RECORDS SHOWN ::
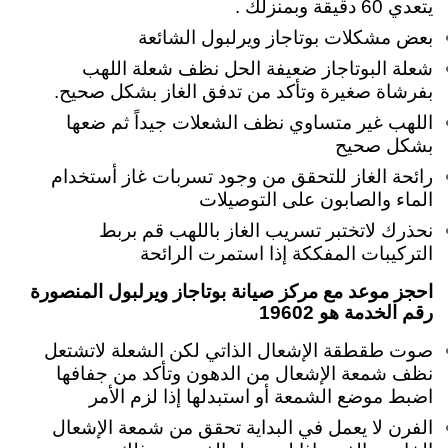
يتعدي 60 دقيقة وبمنزلك .
بعض مشكلات بوتاجاز ويرلبول الشائعة
شعلة البوتاجاز ضعيفة الحل نظف شعلة اللهب
بفرشاة صغيرة وتأكد من تدفق الغاز بشكل صحيح.
اللهب غير متساوي نظف الشعلات جيداً ثم ضعها
بشكل صحيح
رائحة الغاز للتحقق من وجود تسربات غاز أستخدام
الماء والصابون على التوصيلات
نحذرك لاتختبر تسريب الغاز باللهب قم بربط
التركيبات المفككة إذا استمرت الرائحة
احجز موعد مع مركز صيانة بوتاجاز ويرلبول المنصورة
رقم الخدمة هو 19602
صوت طقطقة الإشعال الذاتي لكن الشعلة لاتشتعل
نظف شمعة الإشعال من الدهون وتأكد من جفافها
اضبط موضع الشمعة أو استبدلها إذا لزم الأمر
الفرن لا يعمل في البداية تحقق من شمعة الإشعال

TASK TO CARRY OUT :: Give again only the lines of the material above that run from the one with "بفرشاة صغيرة وتأكد من تدفق الغاز بشكل صحيح." through the end, both included, exactly as they appear.

EXERCISE RESPONSE ::
بفرشاة صغيرة وتأكد من تدفق الغاز بشكل صحيح.
اللهب غير متساوي نظف الشعلات جيداً ثم ضعها
بشكل صحيح
رائحة الغاز للتحقق من وجود تسربات غاز أستخدام
الماء والصابون على التوصيلات
نحذرك لاتختبر تسريب الغاز باللهب قم بربط
التركيبات المفككة إذا استمرت الرائحة
احجز موعد مع مركز صيانة بوتاجاز ويرلبول المنصورة
رقم الخدمة هو 19602
صوت طقطقة الإشعال الذاتي لكن الشعلة لاتشتعل
نظف شمعة الإشعال من الدهون وتأكد من جفافها
اضبط موضع الشمعة أو استبدلها إذا لزم الأمر
الفرن لا يعمل في البداية تحقق من شمعة الإشعال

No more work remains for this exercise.